É humanamente impossível
dissociar de qualquer coisa produzida eletronicamente nos últimos 30 anos a influência desses
alemães, que injetaram na música
o conceito "homem-máquina".
Beatles e Elvis à parte, nenhum
artista ou banda foi tão decisivamente importante para a evolução do mundo pop quanto o
Kraftwerk. Com a diferença de
que este último permanece quase
como um enigma.
Criado em 1970 por Ralf Hütter
e Florian Schneider, o grupo alterou parâmetros ao utilizar sintetizadores e computadores no processo de criação de música. Entre
74 e 81, produziu uma seqüência
de cinco álbuns ("Autobahn", 74;
"Radio-Activity", 75; "Trans-Europe Express", 77; "The Man Machine", 78; "Computer World",
81) soberbos; dificilmente encontra-se paralelo na história do pop.

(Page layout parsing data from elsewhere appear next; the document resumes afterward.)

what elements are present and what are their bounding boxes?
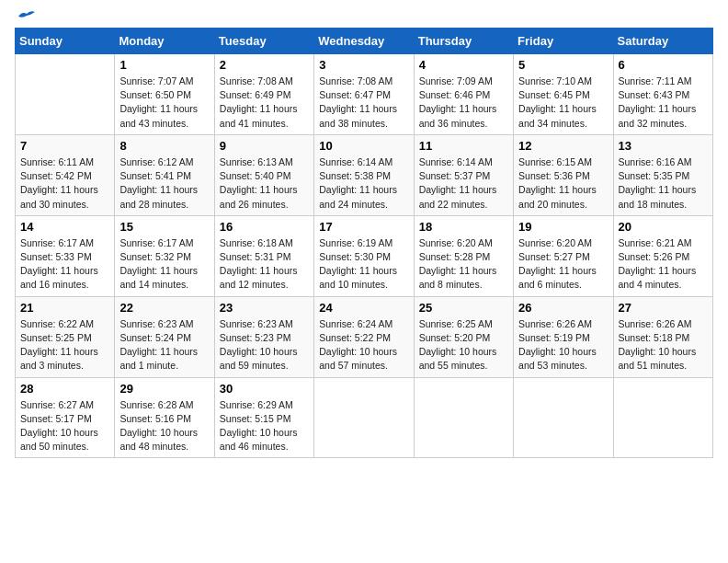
day-info: Sunrise: 6:27 AMSunset: 5:17 PMDaylight:… xyxy=(20,398,109,454)
day-info: Sunrise: 7:08 AMSunset: 6:49 PMDaylight:… xyxy=(220,75,309,131)
day-number: 13 xyxy=(619,139,708,153)
logo xyxy=(15,15,37,20)
calendar-cell: 19Sunrise: 6:20 AMSunset: 5:27 PMDayligh… xyxy=(514,215,613,296)
day-info: Sunrise: 6:14 AMSunset: 5:37 PMDaylight:… xyxy=(419,155,508,212)
day-info: Sunrise: 6:28 AMSunset: 5:16 PMDaylight:… xyxy=(119,398,209,454)
calendar-week-row: 14Sunrise: 6:17 AMSunset: 5:33 PMDayligh… xyxy=(16,215,713,296)
calendar-cell: 3Sunrise: 7:08 AMSunset: 6:47 PMDaylight… xyxy=(314,54,414,135)
day-number: 8 xyxy=(119,139,209,153)
day-info: Sunrise: 6:19 AMSunset: 5:30 PMDaylight:… xyxy=(319,236,408,293)
day-number: 25 xyxy=(419,301,508,315)
calendar-cell: 9Sunrise: 6:13 AMSunset: 5:40 PMDaylight… xyxy=(214,134,313,215)
calendar-cell: 15Sunrise: 6:17 AMSunset: 5:32 PMDayligh… xyxy=(115,215,214,296)
calendar-cell xyxy=(314,377,414,458)
day-info: Sunrise: 7:11 AMSunset: 6:43 PMDaylight:… xyxy=(619,75,708,131)
calendar-cell: 12Sunrise: 6:15 AMSunset: 5:36 PMDayligh… xyxy=(514,134,613,215)
day-number: 14 xyxy=(20,220,109,234)
calendar-header-saturday: Saturday xyxy=(613,29,712,54)
calendar-cell: 20Sunrise: 6:21 AMSunset: 5:26 PMDayligh… xyxy=(613,215,712,296)
calendar-cell: 24Sunrise: 6:24 AMSunset: 5:22 PMDayligh… xyxy=(314,296,414,377)
calendar-cell: 29Sunrise: 6:28 AMSunset: 5:16 PMDayligh… xyxy=(115,377,214,458)
calendar-header-row: SundayMondayTuesdayWednesdayThursdayFrid… xyxy=(16,29,713,54)
day-info: Sunrise: 6:13 AMSunset: 5:40 PMDaylight:… xyxy=(220,155,309,212)
day-number: 27 xyxy=(619,301,708,315)
day-number: 26 xyxy=(518,301,608,315)
calendar-cell xyxy=(414,377,513,458)
calendar-cell: 14Sunrise: 6:17 AMSunset: 5:33 PMDayligh… xyxy=(16,215,115,296)
calendar-cell: 5Sunrise: 7:10 AMSunset: 6:45 PMDaylight… xyxy=(514,54,613,135)
day-number: 11 xyxy=(419,139,508,153)
calendar-header-friday: Friday xyxy=(514,29,613,54)
calendar-cell: 1Sunrise: 7:07 AMSunset: 6:50 PMDaylight… xyxy=(115,54,214,135)
calendar-cell: 13Sunrise: 6:16 AMSunset: 5:35 PMDayligh… xyxy=(613,134,712,215)
calendar-cell: 26Sunrise: 6:26 AMSunset: 5:19 PMDayligh… xyxy=(514,296,613,377)
calendar-cell xyxy=(16,54,115,135)
day-info: Sunrise: 7:09 AMSunset: 6:46 PMDaylight:… xyxy=(419,75,508,131)
day-info: Sunrise: 6:12 AMSunset: 5:41 PMDaylight:… xyxy=(119,155,209,212)
day-info: Sunrise: 6:29 AMSunset: 5:15 PMDaylight:… xyxy=(220,398,309,454)
day-number: 6 xyxy=(619,58,708,72)
day-number: 10 xyxy=(319,139,408,153)
calendar-cell: 11Sunrise: 6:14 AMSunset: 5:37 PMDayligh… xyxy=(414,134,513,215)
day-number: 23 xyxy=(220,301,309,315)
calendar-cell: 4Sunrise: 7:09 AMSunset: 6:46 PMDaylight… xyxy=(414,54,513,135)
calendar-cell: 10Sunrise: 6:14 AMSunset: 5:38 PMDayligh… xyxy=(314,134,414,215)
calendar-header-sunday: Sunday xyxy=(16,29,115,54)
calendar-cell: 21Sunrise: 6:22 AMSunset: 5:25 PMDayligh… xyxy=(16,296,115,377)
day-info: Sunrise: 6:25 AMSunset: 5:20 PMDaylight:… xyxy=(419,317,508,373)
calendar-header-thursday: Thursday xyxy=(414,29,513,54)
calendar-cell: 27Sunrise: 6:26 AMSunset: 5:18 PMDayligh… xyxy=(613,296,712,377)
day-info: Sunrise: 6:20 AMSunset: 5:27 PMDaylight:… xyxy=(518,236,608,293)
day-info: Sunrise: 6:17 AMSunset: 5:32 PMDaylight:… xyxy=(119,236,209,293)
calendar-cell: 7Sunrise: 6:11 AMSunset: 5:42 PMDaylight… xyxy=(16,134,115,215)
logo-bird-icon xyxy=(17,9,37,24)
header xyxy=(15,15,713,20)
day-number: 19 xyxy=(518,220,608,234)
day-info: Sunrise: 6:20 AMSunset: 5:28 PMDaylight:… xyxy=(419,236,508,293)
day-info: Sunrise: 6:21 AMSunset: 5:26 PMDaylight:… xyxy=(619,236,708,293)
day-number: 30 xyxy=(220,382,309,396)
day-info: Sunrise: 6:18 AMSunset: 5:31 PMDaylight:… xyxy=(220,236,309,293)
day-number: 20 xyxy=(619,220,708,234)
day-info: Sunrise: 6:22 AMSunset: 5:25 PMDaylight:… xyxy=(20,317,109,373)
calendar-cell: 2Sunrise: 7:08 AMSunset: 6:49 PMDaylight… xyxy=(214,54,313,135)
calendar-cell: 25Sunrise: 6:25 AMSunset: 5:20 PMDayligh… xyxy=(414,296,513,377)
day-number: 12 xyxy=(518,139,608,153)
calendar-cell: 23Sunrise: 6:23 AMSunset: 5:23 PMDayligh… xyxy=(214,296,313,377)
day-number: 5 xyxy=(518,58,608,72)
calendar-cell xyxy=(613,377,712,458)
calendar-week-row: 7Sunrise: 6:11 AMSunset: 5:42 PMDaylight… xyxy=(16,134,713,215)
calendar-week-row: 28Sunrise: 6:27 AMSunset: 5:17 PMDayligh… xyxy=(16,377,713,458)
calendar-table: SundayMondayTuesdayWednesdayThursdayFrid… xyxy=(15,28,713,458)
calendar-cell: 30Sunrise: 6:29 AMSunset: 5:15 PMDayligh… xyxy=(214,377,313,458)
day-number: 24 xyxy=(319,301,408,315)
day-info: Sunrise: 6:15 AMSunset: 5:36 PMDaylight:… xyxy=(518,155,608,212)
calendar-cell xyxy=(514,377,613,458)
day-number: 21 xyxy=(20,301,109,315)
calendar-cell: 8Sunrise: 6:12 AMSunset: 5:41 PMDaylight… xyxy=(115,134,214,215)
day-info: Sunrise: 6:17 AMSunset: 5:33 PMDaylight:… xyxy=(20,236,109,293)
calendar-cell: 16Sunrise: 6:18 AMSunset: 5:31 PMDayligh… xyxy=(214,215,313,296)
day-number: 3 xyxy=(319,58,408,72)
day-number: 29 xyxy=(119,382,209,396)
day-number: 2 xyxy=(220,58,309,72)
day-info: Sunrise: 7:07 AMSunset: 6:50 PMDaylight:… xyxy=(119,75,209,131)
calendar-cell: 17Sunrise: 6:19 AMSunset: 5:30 PMDayligh… xyxy=(314,215,414,296)
day-number: 4 xyxy=(419,58,508,72)
day-info: Sunrise: 6:23 AMSunset: 5:24 PMDaylight:… xyxy=(119,317,209,373)
day-info: Sunrise: 6:26 AMSunset: 5:19 PMDaylight:… xyxy=(518,317,608,373)
calendar-cell: 28Sunrise: 6:27 AMSunset: 5:17 PMDayligh… xyxy=(16,377,115,458)
day-number: 9 xyxy=(220,139,309,153)
day-info: Sunrise: 7:10 AMSunset: 6:45 PMDaylight:… xyxy=(518,75,608,131)
day-number: 1 xyxy=(119,58,209,72)
day-number: 16 xyxy=(220,220,309,234)
day-info: Sunrise: 7:08 AMSunset: 6:47 PMDaylight:… xyxy=(319,75,408,131)
calendar-cell: 18Sunrise: 6:20 AMSunset: 5:28 PMDayligh… xyxy=(414,215,513,296)
day-number: 7 xyxy=(20,139,109,153)
day-number: 15 xyxy=(119,220,209,234)
day-info: Sunrise: 6:23 AMSunset: 5:23 PMDaylight:… xyxy=(220,317,309,373)
day-number: 18 xyxy=(419,220,508,234)
day-info: Sunrise: 6:14 AMSunset: 5:38 PMDaylight:… xyxy=(319,155,408,212)
day-info: Sunrise: 6:16 AMSunset: 5:35 PMDaylight:… xyxy=(619,155,708,212)
day-info: Sunrise: 6:26 AMSunset: 5:18 PMDaylight:… xyxy=(619,317,708,373)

Ainda assim, não é muito o que
se sabe sobre o hoje quarteto.
Vêm de Düsseldorf, onde construíram o estúdio KlingKlang. E
são, Hütter e Schneider, fanáticos
por ciclismo.
Raramente o Kraftwerk dá entrevistas ou posa para fotos. No
ano passado, o jornal britânico
"The Guardian" enviou repórter à
cidade alemã para desvendar os
segredos do Kraftwerk. O jornalista passou dias no local, entrevistou moradores, donos de lojas
de disco e de artigos para bicicletas e... nada. Não conseguiu
nem achar o KlingKlang.
Em 2003, após hiato
de 17 anos, lançaram "Tour de
France Soundtracks", disco-homenagem à competição ciclística francesa.
Pois o Kraftwerk está de
volta. De volta ao Brasil,
onde realizou show histórico em 1998. Em 7 de novembro, o grupo toca no Tim Festival,
em São Paulo. No dia seguinte, se
apresenta em Brasília.
E, na última quinta, Ralf Hütter
conversou com a Folha, por telefone, de Düsseldorf.
Folha - Há sempre uma expectativa em torno do Kraftwerk. O que
vocês estão fazendo?
Ralf Hütter - Estamos finalizando a remasterização do catálogo
do Kraftwerk. E há três ou quatro
semanas voltamos de uma turnê.
O último show foi em Moscou.
Folha - Há planos para novo CD?
Hütter - Claro. Mas primeiro vamos terminar essas remasterizações, finalizar a arte, estamos escolhendo fotos antigas. Acho que
o resultado será muito bom. Depois trabalharemos em faixas novas. Já testamos algumas. Estamos experimentando.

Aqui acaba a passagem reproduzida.